> **Extracted records**:
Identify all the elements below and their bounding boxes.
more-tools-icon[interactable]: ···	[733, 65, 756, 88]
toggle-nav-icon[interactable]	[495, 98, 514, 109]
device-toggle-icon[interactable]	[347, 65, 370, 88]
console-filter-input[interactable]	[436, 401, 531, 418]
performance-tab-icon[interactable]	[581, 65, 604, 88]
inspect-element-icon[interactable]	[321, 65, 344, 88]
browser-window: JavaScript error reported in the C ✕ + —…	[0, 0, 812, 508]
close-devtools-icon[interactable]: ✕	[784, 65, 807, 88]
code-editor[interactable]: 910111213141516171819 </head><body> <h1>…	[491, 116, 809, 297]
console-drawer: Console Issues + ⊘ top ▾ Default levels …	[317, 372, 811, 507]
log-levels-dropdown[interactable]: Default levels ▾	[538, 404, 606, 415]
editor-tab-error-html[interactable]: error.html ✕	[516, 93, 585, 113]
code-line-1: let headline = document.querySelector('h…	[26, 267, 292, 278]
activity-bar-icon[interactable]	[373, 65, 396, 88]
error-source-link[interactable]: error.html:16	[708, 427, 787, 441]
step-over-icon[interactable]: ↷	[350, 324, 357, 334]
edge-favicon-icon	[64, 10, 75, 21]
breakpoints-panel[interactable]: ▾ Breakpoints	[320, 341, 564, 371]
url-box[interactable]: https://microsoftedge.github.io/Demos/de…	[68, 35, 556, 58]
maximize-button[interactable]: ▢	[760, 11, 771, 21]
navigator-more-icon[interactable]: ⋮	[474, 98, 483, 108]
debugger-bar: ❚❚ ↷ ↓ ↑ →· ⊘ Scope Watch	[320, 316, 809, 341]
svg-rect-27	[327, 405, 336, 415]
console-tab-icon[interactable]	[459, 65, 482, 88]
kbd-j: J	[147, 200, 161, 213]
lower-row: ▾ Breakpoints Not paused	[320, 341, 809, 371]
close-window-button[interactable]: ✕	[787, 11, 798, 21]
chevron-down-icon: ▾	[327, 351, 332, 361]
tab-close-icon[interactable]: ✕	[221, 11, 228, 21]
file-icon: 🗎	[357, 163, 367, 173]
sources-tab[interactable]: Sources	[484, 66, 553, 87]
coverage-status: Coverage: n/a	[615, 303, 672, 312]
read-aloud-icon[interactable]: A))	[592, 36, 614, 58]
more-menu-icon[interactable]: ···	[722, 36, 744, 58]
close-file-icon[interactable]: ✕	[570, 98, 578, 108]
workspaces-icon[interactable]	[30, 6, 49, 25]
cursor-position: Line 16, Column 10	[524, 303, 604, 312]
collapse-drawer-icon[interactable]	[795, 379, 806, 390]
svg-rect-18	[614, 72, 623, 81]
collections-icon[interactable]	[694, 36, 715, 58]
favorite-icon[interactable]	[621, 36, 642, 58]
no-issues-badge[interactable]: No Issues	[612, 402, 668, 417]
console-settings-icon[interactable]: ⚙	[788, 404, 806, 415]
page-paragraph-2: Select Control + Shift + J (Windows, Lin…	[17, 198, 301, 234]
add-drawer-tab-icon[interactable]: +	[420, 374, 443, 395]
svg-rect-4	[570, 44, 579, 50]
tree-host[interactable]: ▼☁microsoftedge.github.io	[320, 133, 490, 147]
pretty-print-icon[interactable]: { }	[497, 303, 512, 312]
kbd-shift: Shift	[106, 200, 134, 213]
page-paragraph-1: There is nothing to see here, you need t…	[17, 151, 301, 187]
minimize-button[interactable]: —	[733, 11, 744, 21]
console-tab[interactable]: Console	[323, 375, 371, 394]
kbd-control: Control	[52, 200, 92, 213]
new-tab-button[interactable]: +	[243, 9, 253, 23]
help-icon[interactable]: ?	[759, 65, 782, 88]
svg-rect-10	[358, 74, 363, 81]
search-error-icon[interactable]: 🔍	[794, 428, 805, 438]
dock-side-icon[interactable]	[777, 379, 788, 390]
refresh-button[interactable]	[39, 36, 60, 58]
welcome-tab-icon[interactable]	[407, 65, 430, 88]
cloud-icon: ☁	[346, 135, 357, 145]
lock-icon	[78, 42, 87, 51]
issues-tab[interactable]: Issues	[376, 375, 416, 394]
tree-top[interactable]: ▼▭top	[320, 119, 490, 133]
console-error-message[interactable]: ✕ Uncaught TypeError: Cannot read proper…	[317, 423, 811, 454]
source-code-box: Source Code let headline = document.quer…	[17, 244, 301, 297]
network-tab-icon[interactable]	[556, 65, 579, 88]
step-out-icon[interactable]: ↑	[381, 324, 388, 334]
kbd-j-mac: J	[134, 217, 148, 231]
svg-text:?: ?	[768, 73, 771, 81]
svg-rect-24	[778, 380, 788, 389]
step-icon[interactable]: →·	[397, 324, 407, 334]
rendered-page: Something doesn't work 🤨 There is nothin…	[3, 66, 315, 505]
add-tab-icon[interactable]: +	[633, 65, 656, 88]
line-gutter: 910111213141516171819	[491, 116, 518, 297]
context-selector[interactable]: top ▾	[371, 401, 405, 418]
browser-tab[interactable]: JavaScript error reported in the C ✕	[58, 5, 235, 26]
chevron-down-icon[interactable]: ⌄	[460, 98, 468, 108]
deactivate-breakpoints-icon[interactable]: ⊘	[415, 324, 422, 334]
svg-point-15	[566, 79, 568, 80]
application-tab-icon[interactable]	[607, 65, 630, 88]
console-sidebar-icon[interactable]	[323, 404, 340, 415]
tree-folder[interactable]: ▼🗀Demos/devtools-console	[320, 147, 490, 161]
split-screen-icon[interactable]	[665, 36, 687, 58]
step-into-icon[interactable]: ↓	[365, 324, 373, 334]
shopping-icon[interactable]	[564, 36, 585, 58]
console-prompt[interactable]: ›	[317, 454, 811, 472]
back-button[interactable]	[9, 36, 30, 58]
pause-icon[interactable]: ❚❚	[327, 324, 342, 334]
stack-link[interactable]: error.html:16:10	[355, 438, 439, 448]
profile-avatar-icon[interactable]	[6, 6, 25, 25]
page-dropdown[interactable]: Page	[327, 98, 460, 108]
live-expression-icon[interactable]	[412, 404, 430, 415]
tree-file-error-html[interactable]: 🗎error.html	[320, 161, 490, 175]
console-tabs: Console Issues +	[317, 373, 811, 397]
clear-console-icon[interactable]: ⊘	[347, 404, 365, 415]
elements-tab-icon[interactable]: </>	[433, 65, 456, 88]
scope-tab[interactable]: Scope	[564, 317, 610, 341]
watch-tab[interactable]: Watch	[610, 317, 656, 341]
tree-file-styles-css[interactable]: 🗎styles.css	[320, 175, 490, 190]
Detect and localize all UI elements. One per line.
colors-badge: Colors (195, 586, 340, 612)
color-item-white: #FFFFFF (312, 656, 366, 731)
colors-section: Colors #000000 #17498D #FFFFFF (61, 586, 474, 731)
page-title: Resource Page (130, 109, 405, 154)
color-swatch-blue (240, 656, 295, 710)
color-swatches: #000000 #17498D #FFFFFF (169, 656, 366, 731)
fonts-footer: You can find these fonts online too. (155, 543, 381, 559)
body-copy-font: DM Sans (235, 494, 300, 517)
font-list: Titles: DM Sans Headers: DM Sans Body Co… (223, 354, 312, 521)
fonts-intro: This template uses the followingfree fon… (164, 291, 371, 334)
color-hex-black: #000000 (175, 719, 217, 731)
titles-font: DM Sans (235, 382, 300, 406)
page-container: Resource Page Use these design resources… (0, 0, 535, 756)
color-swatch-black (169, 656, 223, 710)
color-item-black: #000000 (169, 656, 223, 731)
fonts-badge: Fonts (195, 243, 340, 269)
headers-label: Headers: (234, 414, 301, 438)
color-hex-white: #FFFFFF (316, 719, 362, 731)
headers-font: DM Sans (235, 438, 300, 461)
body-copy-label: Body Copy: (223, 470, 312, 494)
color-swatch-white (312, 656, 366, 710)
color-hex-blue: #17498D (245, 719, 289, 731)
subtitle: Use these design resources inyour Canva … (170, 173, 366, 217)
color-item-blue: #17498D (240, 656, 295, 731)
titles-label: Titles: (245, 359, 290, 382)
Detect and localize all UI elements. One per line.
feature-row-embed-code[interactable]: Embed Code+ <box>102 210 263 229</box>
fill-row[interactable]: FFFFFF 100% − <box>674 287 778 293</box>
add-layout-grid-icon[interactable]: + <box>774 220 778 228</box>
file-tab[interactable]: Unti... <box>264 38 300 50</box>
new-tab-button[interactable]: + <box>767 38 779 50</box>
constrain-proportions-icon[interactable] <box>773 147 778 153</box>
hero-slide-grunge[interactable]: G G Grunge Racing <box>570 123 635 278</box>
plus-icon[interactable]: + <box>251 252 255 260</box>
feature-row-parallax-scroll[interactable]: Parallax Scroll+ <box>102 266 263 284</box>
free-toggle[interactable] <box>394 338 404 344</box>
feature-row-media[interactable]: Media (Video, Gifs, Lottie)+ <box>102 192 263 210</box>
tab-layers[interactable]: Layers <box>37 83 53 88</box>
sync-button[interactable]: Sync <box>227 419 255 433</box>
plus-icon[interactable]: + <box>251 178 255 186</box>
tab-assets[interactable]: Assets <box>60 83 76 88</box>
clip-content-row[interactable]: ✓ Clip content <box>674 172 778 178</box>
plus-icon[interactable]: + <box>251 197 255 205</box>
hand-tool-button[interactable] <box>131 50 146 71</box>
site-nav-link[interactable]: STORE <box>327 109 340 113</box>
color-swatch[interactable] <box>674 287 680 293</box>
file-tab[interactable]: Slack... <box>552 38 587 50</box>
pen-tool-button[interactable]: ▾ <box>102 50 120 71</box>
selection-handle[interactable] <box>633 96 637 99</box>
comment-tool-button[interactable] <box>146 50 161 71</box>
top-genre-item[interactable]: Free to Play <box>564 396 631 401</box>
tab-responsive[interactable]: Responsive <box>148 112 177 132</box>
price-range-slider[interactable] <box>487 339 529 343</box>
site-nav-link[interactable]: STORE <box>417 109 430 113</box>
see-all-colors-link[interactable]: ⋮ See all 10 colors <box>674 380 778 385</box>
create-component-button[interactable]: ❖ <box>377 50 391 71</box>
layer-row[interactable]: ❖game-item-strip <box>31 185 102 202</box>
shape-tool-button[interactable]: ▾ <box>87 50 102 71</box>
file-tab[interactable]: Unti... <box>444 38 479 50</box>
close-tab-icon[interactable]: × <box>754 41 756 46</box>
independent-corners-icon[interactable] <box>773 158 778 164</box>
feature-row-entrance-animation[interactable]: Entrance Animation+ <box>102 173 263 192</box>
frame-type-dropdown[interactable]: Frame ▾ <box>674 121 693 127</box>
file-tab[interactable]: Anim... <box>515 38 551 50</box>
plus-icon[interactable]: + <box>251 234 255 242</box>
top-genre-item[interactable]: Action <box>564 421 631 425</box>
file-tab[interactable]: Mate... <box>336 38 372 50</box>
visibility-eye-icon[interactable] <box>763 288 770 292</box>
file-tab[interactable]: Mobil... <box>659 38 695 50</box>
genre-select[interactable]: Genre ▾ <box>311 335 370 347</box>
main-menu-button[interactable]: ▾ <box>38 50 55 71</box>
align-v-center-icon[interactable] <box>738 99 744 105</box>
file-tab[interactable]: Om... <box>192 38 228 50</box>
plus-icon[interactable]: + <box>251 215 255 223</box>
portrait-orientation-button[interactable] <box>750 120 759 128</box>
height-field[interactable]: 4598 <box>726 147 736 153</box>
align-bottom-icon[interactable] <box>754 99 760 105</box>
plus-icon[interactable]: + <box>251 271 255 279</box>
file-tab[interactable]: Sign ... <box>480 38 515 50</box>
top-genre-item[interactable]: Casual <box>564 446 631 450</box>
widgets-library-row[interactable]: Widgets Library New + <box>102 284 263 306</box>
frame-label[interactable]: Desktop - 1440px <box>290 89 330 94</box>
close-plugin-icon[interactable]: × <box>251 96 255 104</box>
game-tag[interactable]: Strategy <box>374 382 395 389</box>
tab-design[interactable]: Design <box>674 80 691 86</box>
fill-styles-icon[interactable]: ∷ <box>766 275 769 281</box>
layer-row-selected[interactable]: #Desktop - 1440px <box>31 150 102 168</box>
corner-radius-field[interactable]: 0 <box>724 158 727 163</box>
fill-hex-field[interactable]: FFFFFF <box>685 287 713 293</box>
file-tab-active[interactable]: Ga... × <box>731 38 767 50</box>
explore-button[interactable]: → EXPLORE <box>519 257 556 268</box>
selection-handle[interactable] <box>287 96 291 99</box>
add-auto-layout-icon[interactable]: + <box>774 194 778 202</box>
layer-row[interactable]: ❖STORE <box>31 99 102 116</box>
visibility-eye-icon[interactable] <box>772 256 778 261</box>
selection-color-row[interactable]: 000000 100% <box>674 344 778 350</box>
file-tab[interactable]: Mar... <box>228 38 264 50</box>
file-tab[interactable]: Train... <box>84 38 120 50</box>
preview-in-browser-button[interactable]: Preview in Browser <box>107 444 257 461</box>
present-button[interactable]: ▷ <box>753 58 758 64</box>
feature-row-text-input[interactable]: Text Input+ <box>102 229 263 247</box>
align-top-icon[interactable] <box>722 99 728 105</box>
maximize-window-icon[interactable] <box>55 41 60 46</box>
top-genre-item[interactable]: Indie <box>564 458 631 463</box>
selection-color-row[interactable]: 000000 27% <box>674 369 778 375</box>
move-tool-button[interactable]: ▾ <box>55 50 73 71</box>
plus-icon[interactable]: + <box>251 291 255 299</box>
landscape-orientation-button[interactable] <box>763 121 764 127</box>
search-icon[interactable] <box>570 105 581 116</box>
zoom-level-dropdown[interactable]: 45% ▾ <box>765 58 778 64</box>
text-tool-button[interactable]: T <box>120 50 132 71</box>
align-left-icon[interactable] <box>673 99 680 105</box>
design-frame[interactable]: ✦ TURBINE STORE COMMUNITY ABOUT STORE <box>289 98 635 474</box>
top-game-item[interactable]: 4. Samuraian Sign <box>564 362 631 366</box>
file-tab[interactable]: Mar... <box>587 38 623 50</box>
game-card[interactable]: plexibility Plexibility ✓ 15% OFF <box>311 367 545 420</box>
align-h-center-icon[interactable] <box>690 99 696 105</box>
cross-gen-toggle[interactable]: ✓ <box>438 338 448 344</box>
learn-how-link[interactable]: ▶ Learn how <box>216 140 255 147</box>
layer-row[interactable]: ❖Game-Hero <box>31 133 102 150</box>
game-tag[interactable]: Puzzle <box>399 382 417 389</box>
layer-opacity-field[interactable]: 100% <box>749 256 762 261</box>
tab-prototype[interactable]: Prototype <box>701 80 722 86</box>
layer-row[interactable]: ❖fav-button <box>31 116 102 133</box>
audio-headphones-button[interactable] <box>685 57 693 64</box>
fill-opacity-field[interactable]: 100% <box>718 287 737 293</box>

> **About this exercise**: Your reply must consist of one number, the count of lines in the entries that hold "badge".

> **Exercise answer**: 3